What should I do to get multichannel playback?

11.0-RELEASE-p2


----------



## SirDice (Dec 9, 2016)

What application do you use for playback? It's possible it's the player that does the actual down-mixing.


----------



## mav@ (Dec 9, 2016)

According to man page, snd_emu10kx(4) driver has two modes, exposing channel pairs as separate devices or as one multichannel device.  It was done in times when FreeBSD had no multichannel audio support.  You may try to switch the driver into multichannel mode.

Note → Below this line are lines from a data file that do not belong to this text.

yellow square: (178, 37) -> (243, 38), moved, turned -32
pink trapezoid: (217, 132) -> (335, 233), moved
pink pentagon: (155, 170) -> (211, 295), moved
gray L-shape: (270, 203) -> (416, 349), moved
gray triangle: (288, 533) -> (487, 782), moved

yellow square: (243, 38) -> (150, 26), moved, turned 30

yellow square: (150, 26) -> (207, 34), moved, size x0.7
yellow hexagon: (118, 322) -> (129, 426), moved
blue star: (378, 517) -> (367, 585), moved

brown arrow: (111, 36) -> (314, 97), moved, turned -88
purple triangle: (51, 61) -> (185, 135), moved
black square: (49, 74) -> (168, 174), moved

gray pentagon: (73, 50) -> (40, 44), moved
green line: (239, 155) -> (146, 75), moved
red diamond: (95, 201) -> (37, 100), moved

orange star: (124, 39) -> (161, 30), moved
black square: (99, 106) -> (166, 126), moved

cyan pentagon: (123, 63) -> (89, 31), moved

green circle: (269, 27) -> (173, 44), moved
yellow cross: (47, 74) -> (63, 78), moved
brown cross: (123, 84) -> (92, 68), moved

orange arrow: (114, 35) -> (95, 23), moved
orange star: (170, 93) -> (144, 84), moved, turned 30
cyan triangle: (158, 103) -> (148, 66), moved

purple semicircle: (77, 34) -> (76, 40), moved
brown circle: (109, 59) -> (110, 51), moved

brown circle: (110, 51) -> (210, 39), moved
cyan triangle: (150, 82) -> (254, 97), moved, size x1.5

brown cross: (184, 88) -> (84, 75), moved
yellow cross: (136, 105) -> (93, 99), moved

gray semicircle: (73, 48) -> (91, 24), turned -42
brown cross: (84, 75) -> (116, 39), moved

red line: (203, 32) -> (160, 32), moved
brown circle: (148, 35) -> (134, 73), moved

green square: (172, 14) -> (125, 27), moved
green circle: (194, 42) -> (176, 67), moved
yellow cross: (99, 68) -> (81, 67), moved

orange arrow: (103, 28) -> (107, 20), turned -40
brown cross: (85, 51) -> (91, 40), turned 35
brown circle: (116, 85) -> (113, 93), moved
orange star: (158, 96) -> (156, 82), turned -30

Also don't forget to switch virtual channels subsystem to wanted multichannel mode using sysctl(8) like dev.pcm.0.play.vchanformat="s24le:5.1"


----------



## Serzh (Dec 9, 2016)

I tried mpv, baka and many others - results the same.
According to man page, snd_emu10kx(4) multi-channel enabled by default. If I set hint.emu10kx.0.multichannel_disabled=1, I get only one device, and sound goes from all channels, even for stereo content, but all channels have the same content. Something still wrong.


----------



## Serzh (Dec 12, 2016)

hint.emu10kx.0.multichannel_disabled=1 in /boot/loader.conf helped after removing pulseaudio.

Thanks a lot for help!


----------